Monday, September 18, 2006

HUGE RED FLAG

Well, this doesn't sound promising. According to Portland Cement Association (PCA), although many regional markets throughout the U.S. experienced strong cement consumption growth earlier this year, a new forecast from the Economic Research department at expects the second half of the year to be quite different. In the state-by-state forecast presented last week at the PCA Committee Meetings in Chicago, chief economist Ed Sullivan predicted that the emerging weakness in residential construction will dissipate the strong growth recorded earlier in the year in many regional markets. "In July 24 states showed significant declines in housing permit activity, including traditionally strong markets such as Nevada, Florida, and Arizona,"Sullivan said. "I do not believe these declines will be temporary." According to the Summer PCA forecast Sullivan expected housing starts in 2006 to decline by 10.6 percent, followed by a similar decline in 2007. PCA's most recent forecast points to high new home inventories, raising interest and inflation rates, and slower net job creation as contributing factors to an even greater residential slow-down.
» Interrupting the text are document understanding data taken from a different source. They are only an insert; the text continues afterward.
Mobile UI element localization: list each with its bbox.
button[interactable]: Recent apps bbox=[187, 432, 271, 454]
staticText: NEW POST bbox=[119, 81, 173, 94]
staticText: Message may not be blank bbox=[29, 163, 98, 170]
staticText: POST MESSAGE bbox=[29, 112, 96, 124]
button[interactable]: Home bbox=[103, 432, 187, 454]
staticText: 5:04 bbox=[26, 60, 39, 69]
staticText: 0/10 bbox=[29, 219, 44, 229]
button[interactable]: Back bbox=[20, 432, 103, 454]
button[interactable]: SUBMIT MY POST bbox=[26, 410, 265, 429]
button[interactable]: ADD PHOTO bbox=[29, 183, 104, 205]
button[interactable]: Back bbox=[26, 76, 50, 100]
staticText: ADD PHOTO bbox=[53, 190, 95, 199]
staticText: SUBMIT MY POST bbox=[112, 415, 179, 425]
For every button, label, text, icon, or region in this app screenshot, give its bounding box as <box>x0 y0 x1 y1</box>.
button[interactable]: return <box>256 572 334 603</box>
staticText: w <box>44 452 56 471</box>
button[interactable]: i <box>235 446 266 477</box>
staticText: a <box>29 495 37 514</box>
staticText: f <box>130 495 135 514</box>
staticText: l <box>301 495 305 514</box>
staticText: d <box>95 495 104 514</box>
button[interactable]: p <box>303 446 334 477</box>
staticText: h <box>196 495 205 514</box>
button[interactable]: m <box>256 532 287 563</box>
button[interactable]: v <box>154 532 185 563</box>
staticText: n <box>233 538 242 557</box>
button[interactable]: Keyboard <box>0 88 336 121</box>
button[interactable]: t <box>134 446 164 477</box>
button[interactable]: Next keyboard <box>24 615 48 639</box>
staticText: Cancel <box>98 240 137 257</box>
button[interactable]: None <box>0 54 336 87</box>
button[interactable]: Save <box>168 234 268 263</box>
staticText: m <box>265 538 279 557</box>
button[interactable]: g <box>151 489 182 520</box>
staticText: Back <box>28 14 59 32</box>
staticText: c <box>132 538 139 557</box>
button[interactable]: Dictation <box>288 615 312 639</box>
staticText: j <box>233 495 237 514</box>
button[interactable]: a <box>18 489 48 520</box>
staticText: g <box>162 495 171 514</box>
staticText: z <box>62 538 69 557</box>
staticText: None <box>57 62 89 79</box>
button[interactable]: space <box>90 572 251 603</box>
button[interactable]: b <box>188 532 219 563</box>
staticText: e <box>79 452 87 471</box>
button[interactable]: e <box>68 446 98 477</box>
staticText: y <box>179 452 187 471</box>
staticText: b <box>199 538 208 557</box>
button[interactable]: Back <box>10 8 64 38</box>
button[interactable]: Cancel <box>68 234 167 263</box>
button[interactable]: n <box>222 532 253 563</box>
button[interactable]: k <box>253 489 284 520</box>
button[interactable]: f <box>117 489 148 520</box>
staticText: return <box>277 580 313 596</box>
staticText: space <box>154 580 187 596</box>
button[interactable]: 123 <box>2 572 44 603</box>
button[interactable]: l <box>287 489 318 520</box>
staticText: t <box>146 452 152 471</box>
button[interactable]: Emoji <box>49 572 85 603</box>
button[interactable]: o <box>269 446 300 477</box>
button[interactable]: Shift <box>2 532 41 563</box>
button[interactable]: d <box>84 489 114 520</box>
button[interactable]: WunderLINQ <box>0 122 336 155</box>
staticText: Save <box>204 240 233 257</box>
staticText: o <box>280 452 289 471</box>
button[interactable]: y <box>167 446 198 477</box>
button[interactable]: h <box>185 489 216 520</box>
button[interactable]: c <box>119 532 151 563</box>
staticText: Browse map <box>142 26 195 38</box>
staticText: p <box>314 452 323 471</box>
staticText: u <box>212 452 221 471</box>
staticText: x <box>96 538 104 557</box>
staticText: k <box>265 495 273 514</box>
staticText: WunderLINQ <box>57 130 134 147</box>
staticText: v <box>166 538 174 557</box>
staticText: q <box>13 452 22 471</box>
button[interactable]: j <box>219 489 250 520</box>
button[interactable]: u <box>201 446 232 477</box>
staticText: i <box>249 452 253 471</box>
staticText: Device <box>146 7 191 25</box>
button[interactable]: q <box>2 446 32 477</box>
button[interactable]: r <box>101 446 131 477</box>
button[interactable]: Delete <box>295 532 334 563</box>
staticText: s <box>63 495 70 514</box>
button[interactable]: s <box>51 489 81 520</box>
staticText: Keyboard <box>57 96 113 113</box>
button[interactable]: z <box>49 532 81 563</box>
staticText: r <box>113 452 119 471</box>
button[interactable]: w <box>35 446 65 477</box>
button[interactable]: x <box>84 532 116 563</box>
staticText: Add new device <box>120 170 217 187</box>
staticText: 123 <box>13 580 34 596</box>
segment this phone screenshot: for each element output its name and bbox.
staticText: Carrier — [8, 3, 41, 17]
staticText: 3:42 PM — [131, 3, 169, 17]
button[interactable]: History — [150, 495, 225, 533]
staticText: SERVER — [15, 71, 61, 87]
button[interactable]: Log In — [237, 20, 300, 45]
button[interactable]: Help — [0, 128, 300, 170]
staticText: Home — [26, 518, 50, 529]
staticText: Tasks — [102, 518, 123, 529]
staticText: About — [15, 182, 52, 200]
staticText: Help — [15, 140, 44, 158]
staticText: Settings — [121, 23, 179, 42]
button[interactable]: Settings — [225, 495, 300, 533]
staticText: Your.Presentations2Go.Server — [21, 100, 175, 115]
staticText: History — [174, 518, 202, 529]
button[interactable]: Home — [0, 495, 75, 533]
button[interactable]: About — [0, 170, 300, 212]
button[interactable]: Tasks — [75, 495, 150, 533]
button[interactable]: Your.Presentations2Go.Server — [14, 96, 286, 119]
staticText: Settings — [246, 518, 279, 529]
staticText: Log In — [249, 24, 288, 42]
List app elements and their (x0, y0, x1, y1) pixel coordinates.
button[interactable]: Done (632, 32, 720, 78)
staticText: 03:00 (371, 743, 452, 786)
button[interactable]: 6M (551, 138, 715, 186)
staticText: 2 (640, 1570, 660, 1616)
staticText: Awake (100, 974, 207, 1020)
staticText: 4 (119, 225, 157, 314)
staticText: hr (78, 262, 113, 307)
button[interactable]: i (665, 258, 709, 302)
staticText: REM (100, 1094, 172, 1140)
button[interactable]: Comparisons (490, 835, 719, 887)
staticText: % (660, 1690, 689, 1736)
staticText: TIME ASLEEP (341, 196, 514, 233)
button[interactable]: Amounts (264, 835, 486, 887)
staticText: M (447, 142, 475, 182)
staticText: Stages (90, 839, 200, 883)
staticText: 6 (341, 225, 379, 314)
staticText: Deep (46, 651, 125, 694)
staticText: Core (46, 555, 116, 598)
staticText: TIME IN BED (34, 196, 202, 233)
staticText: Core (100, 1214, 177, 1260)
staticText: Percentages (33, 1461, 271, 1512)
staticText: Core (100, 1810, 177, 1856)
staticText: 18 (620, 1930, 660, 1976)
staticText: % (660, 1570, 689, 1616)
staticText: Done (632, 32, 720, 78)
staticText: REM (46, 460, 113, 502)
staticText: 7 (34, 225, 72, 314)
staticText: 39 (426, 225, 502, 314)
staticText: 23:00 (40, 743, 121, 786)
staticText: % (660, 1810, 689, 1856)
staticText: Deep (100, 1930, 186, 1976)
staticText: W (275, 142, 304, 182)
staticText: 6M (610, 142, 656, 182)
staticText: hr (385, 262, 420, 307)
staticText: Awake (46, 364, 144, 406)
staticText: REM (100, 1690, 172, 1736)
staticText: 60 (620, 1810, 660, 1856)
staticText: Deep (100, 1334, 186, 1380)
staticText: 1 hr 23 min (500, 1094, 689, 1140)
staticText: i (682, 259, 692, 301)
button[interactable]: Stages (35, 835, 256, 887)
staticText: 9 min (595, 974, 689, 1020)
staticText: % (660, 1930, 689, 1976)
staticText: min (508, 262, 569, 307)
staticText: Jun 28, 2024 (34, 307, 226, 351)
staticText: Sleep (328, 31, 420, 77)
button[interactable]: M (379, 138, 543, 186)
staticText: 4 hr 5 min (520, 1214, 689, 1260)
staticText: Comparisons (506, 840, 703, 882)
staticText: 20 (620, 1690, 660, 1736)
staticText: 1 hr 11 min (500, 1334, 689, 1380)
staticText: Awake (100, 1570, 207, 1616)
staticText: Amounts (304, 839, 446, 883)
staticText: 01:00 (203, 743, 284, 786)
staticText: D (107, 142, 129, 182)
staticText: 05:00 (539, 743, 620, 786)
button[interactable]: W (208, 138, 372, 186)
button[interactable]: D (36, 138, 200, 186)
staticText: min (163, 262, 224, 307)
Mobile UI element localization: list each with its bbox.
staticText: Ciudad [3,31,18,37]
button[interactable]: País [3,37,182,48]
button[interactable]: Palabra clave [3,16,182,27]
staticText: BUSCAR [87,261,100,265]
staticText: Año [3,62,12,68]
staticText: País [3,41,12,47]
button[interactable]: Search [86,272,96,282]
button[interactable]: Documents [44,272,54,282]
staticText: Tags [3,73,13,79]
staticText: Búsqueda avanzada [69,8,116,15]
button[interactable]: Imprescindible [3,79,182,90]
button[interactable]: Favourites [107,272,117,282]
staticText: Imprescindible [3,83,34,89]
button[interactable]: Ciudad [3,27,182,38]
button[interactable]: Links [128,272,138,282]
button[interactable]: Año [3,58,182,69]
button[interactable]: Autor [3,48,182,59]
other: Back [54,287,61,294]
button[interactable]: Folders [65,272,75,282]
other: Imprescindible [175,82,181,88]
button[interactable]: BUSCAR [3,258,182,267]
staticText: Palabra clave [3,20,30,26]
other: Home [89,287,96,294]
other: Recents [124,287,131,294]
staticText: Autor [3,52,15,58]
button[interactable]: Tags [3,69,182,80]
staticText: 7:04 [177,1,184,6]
The decline in residential building was not unexpected. However, according to Sullivan, the nonresidential and public construction sectors are not experiencing the growth rate predicted earlier this year. "Underlying drivers for the nonresidential sector are improving, but at a slower rate," Sullivan said. Year-to-date, U.S. cement use is up 5.6% over 2005 levels. PCA's summer projections indicated that second half weakness in residential would push the 2006 growth rate to 2.3% and to 1.2% in 2007. Your comment?